The Closeness measures how closely a vertex is connected to all the other vertices in a network, as determined by the shortest paths between them (refer to Eq. 4). A vertex with higher centrality is considered more central and has a shorter average distance to all other vertices in the network^{43}. In a port network, the closeness-central ports are easily accessible from all other ports in the shipping network. They are expected to have higher vessel traffic, providing insight into trading behavior and economic relationships inherent to their country and cities.
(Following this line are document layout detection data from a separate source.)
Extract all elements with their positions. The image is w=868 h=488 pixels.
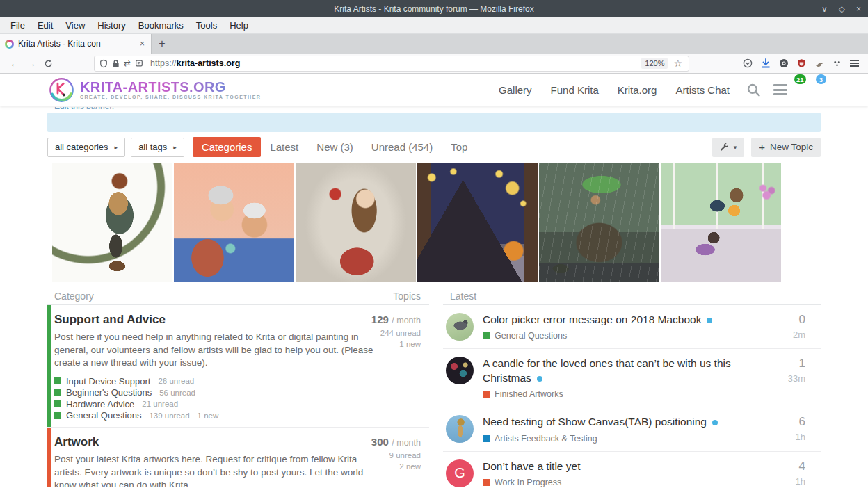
notification-badge-green[interactable]: 21	[794, 74, 806, 84]
subcategory-name[interactable]: Beginner's Questions	[66, 387, 152, 398]
category-card-support-and-advice[interactable]: Support and Advice Post here if you need…	[47, 305, 429, 428]
tag-filter-dropdown[interactable]: all tags ▸	[131, 138, 184, 157]
category-color-square	[483, 479, 490, 486]
topic-category[interactable]: Finished Artworks	[483, 389, 762, 399]
downloads-icon[interactable]	[761, 58, 771, 68]
category-stats: 300 / month 9 unread 2 new	[371, 436, 421, 471]
new-topic-button[interactable]: + New Topic	[751, 138, 821, 157]
reply-count[interactable]: 1	[768, 357, 805, 371]
subcategory-name[interactable]: Input Device Support	[66, 376, 150, 387]
bookmark-star-icon[interactable]: ☆	[672, 58, 684, 68]
topic-row[interactable]: Need testing of Show Canvas(TAB) positio…	[443, 407, 821, 451]
nav-link-fund-krita[interactable]: Fund Krita	[551, 84, 599, 96]
site-hamburger-icon[interactable]	[773, 84, 787, 95]
topic-row[interactable]: G Don’t have a title yet Work In Progres…	[443, 452, 821, 487]
categories-column-header: Category Topics	[47, 288, 429, 305]
user-menu[interactable]: 21 3	[800, 79, 822, 101]
banner-image-witch-cat-girl[interactable]	[417, 163, 538, 282]
forward-button[interactable]: →	[23, 58, 40, 69]
reload-icon[interactable]	[40, 59, 56, 68]
avatar[interactable]: G	[446, 459, 474, 487]
menu-view[interactable]: View	[59, 17, 91, 33]
avatar[interactable]	[446, 415, 474, 443]
reply-count[interactable]: 6	[768, 415, 805, 429]
sync-arrows-icon[interactable]: ⇄	[124, 58, 131, 68]
category-filter-dropdown[interactable]: all categories ▸	[47, 138, 125, 157]
topic-category[interactable]: Work In Progress	[483, 478, 762, 487]
extension-dark-circle-icon[interactable]	[779, 58, 789, 68]
avatar[interactable]	[446, 357, 474, 384]
back-button[interactable]: ←	[6, 58, 23, 69]
topic-title[interactable]: Don’t have a title yet	[483, 460, 580, 472]
tab-new[interactable]: New (3)	[307, 137, 362, 157]
menu-history[interactable]: History	[91, 17, 131, 33]
url-bar[interactable]: ⇄ https://krita-artists.org 120% ☆	[94, 56, 689, 72]
subcategory-input-device-support[interactable]: Input Device Support 26 unread	[54, 375, 421, 387]
page-zoom-level[interactable]: 120%	[641, 58, 668, 69]
banner-image-toad-in-rain[interactable]	[539, 163, 659, 282]
subcategory-beginners-questions[interactable]: Beginner's Questions 56 unread	[54, 387, 421, 398]
category-card-artwork[interactable]: Artwork Post your latest Krita artworks …	[47, 428, 429, 487]
activity-time: 33m	[768, 373, 805, 384]
pocket-icon[interactable]	[743, 58, 753, 68]
menu-edit[interactable]: Edit	[31, 17, 59, 33]
category-description: Post your latest Krita artworks here. Re…	[54, 453, 380, 487]
maximize-button[interactable]: ◇	[839, 4, 845, 14]
topic-title[interactable]: Color picker error message on 2018 Macbo…	[483, 314, 701, 325]
banner-image-pixel-room[interactable]	[661, 163, 781, 282]
menu-file[interactable]: File	[4, 17, 31, 33]
subcategory-name[interactable]: Hardware Advice	[66, 399, 134, 409]
category-name[interactable]: Artists Feedback & Testing	[495, 434, 597, 444]
banner-image-girl-portrait[interactable]	[296, 163, 416, 282]
minimize-button[interactable]: ∨	[821, 4, 828, 14]
subcategory-general-questions[interactable]: General Questions 139 unread 1 new	[54, 409, 421, 421]
menu-help[interactable]: Help	[223, 17, 255, 33]
menu-tools[interactable]: Tools	[190, 17, 223, 33]
lock-icon[interactable]	[112, 59, 120, 68]
browser-menu-hamburger-icon[interactable]	[850, 60, 859, 67]
nav-link-artists-chat[interactable]: Artists Chat	[675, 84, 730, 96]
tab-latest[interactable]: Latest	[261, 137, 307, 157]
ublock-shield-icon[interactable]	[797, 58, 806, 68]
new-tab-button[interactable]: +	[152, 34, 172, 54]
notification-badge-blue[interactable]: 3	[816, 74, 826, 84]
banner-image-druid-painting[interactable]	[52, 163, 172, 282]
category-name[interactable]: General Questions	[495, 331, 567, 341]
close-button[interactable]: ×	[856, 4, 861, 14]
tracking-shield-icon[interactable]	[99, 59, 108, 68]
category-name[interactable]: Finished Artworks	[495, 389, 563, 399]
site-logo[interactable]: KRITA-ARTISTS.ORG CREATE, DEVELOP, SHARE…	[49, 77, 261, 103]
avatar[interactable]	[446, 313, 474, 341]
subcategory-name[interactable]: General Questions	[66, 410, 141, 421]
nav-link-krita-org[interactable]: Krita.org	[618, 84, 657, 96]
topic-category[interactable]: General Questions	[483, 331, 762, 341]
topic-row[interactable]: A candle for the loved ones that can’t b…	[443, 349, 821, 407]
category-name[interactable]: Work In Progress	[495, 478, 561, 487]
topic-row[interactable]: Color picker error message on 2018 Macbo…	[443, 305, 821, 349]
nav-link-gallery[interactable]: Gallery	[499, 84, 532, 96]
edit-banner-link[interactable]: Edit this banner.	[54, 107, 821, 112]
tab-top[interactable]: Top	[442, 137, 476, 157]
reply-count[interactable]: 0	[768, 313, 805, 327]
unread-count: 9 unread	[371, 451, 421, 459]
category-title[interactable]: Artwork	[54, 435, 421, 449]
admin-wrench-button[interactable]: ▾	[712, 138, 745, 157]
main-content: Edit this banner. all categories ▸ all t…	[0, 107, 868, 487]
reader-mode-icon[interactable]	[135, 59, 143, 67]
bird-extension-icon[interactable]	[814, 58, 824, 68]
category-title[interactable]: Support and Advice	[54, 313, 421, 327]
search-icon[interactable]	[746, 83, 761, 97]
more-tools-dots-icon[interactable]	[833, 59, 842, 68]
topic-category[interactable]: Artists Feedback & Testing	[483, 434, 762, 444]
topic-title[interactable]: A candle for the loved ones that can’t b…	[483, 357, 731, 383]
tab-categories[interactable]: Categories	[193, 137, 262, 157]
tab-unread[interactable]: Unread (454)	[362, 137, 442, 157]
menu-bookmarks[interactable]: Bookmarks	[132, 17, 190, 33]
topic-title[interactable]: Need testing of Show Canvas(TAB) positio…	[483, 416, 707, 428]
tab-close-icon[interactable]: ×	[138, 39, 146, 49]
banner-image-elderly-couple[interactable]	[174, 163, 294, 282]
active-tab[interactable]: Krita Artists - Krita con ×	[0, 34, 152, 54]
url-text[interactable]: https://krita-artists.org	[150, 58, 637, 68]
reply-count[interactable]: 4	[768, 459, 805, 473]
subcategory-hardware-advice[interactable]: Hardware Advice 21 unread	[54, 398, 421, 410]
$$\begin{aligned} C_C(i) = \frac{|V|-1}{\sum _{j=1}^{|V|} d_{ij}^{N}}, ~ i \ne j \end{aligned}$$

(4)

#### PageRank \((P_{ij})\)

The PageRank^{44} is based on a mathematical model known as the stochastic Markovian process. This model defines a probability distribution over a set of states, where the probability of transitioning from one state to another is solely correlated with the state immediately preceding it:

$$\begin{aligned} P_{ij} = {\textbf{P}}(X_{n+1}=j\mid X_n=i) \end{aligned}$$

(5)

The algorithm assesses the significance of a vertex concerning the significance of the vertices linked to it. This way, it measures the vertex contribution based on the number of outgoing edges each adjacent vertex has, ensuring the uniqueness of the edge. The algorithm calculates the stationary transition probability matrix to determine vertex importance. The values obtained from this calculation indicate the significance of the vertices based on their access probability. Equation 6 illustrates the stationary matrix, where \(\pi ^{(n)}\) denotes the probability matrix at time *n*, and \({\textbf{P}}\) is the transition probability matrix.
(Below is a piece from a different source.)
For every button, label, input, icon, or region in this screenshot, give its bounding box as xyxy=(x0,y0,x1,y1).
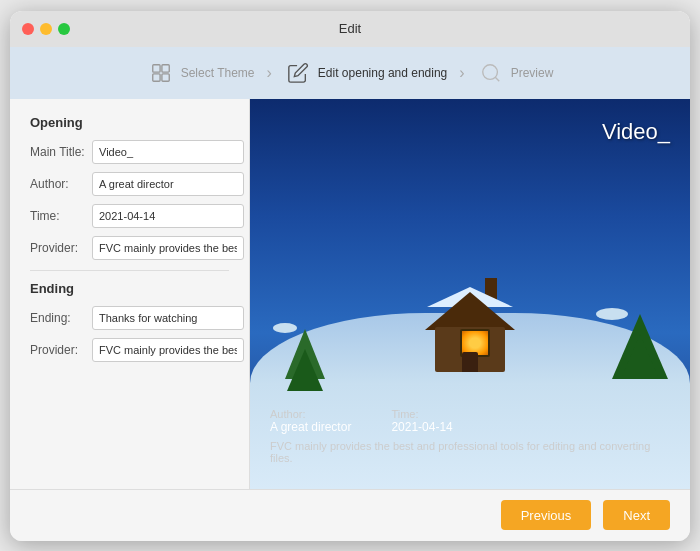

$$\begin{aligned} \pi ^{(n-1)}{\textbf{P}} = \pi ^{(n)} \end{aligned}$$

(6)

As PageRank identifies essential nodes in a graph—ports with high metric values are more influential and likely to be frequently visited by ships from other important ports.

After calculating three different graph metrics, we noticed that they all showed positive non-linear correlations with each other. This means that as one metric increased, the others also tended to increase. Although each metric has a distinct interpretation, we found five ports from different bodies of water that had high values in all three metrics (see Table 2). These ports are particularly noteworthy because they excel in multiple areas. Many of the most influential ports are located at crucial marine traffic junctions that connect different oceans, such as the Gulf of Suez, the Gulf of Panama, and the Strait of Malacca.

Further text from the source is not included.